India’s own ATP tournament, the Chennai Open, kicks off today. Yes, of course, we’re following the same routine. First we have the more famous names walking the ramp looking like goldfish out of water (and yes, we should make the Europeans wear Indian), then we’ll hear them talk about what a wonderful place India is, how much they look forward to the event every year (not many of them return, though, do they?), and finally, the underdogs win the championship as the more popular players ‘disappoint’. Fatigue is not a valid excuse- the season is just beginning. The players at the Chennai Open are generally the just-breaking-into-the-limelight kind or the last-season-before-I-retire kind. Perhaps better publicity and prize money would help make the tournament more popular on the tour.
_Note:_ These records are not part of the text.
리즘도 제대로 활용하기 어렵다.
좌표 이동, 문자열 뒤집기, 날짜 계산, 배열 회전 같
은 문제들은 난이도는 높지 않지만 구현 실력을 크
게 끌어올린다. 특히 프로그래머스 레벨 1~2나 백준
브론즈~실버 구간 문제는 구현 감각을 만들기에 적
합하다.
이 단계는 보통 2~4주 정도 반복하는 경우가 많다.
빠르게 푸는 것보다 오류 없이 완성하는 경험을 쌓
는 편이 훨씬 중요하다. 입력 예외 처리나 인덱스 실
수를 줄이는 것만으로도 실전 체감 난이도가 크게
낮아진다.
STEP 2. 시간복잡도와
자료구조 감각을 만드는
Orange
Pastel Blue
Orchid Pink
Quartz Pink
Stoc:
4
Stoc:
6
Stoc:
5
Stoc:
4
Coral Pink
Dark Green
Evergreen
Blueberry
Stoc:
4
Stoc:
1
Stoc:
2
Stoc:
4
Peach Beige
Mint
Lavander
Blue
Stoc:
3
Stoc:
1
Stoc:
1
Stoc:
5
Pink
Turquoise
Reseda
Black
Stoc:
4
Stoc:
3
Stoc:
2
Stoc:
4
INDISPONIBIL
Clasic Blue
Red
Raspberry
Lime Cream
Not to take away from the efforts of the organisers, however, they must have worked extremely hard to keep the tournament in India, considering the lack of sponsorship for and interest in sports other than cricket.
The Chennai Open isn’t the least of India’s sporting troubles, though. With barely ten months to go for the Commonwealth Games, we have our hands full. Remember the exercise Beijing went through before the Olympics? We’ll now have everyone in Delhi spouting English, working hard at keeping the city clean (!), being polite, standing in queues, following traffic rules…okay, I’m probably letting my imagination run away with me a bit now. But if the Games do succeed and Delhi does transform into Beijing, then India should probably bid for every possible international sporting event, in a different city each time. Yes, even the FIFA World Cup.
PS: Australia is planning to send a huge contingent to the Commonwealth Games. Intriguing. Are they planning to beat us at our own game of more-officials-than-sportspersons? Sorry, we’re Indian, and we won’t let that happen.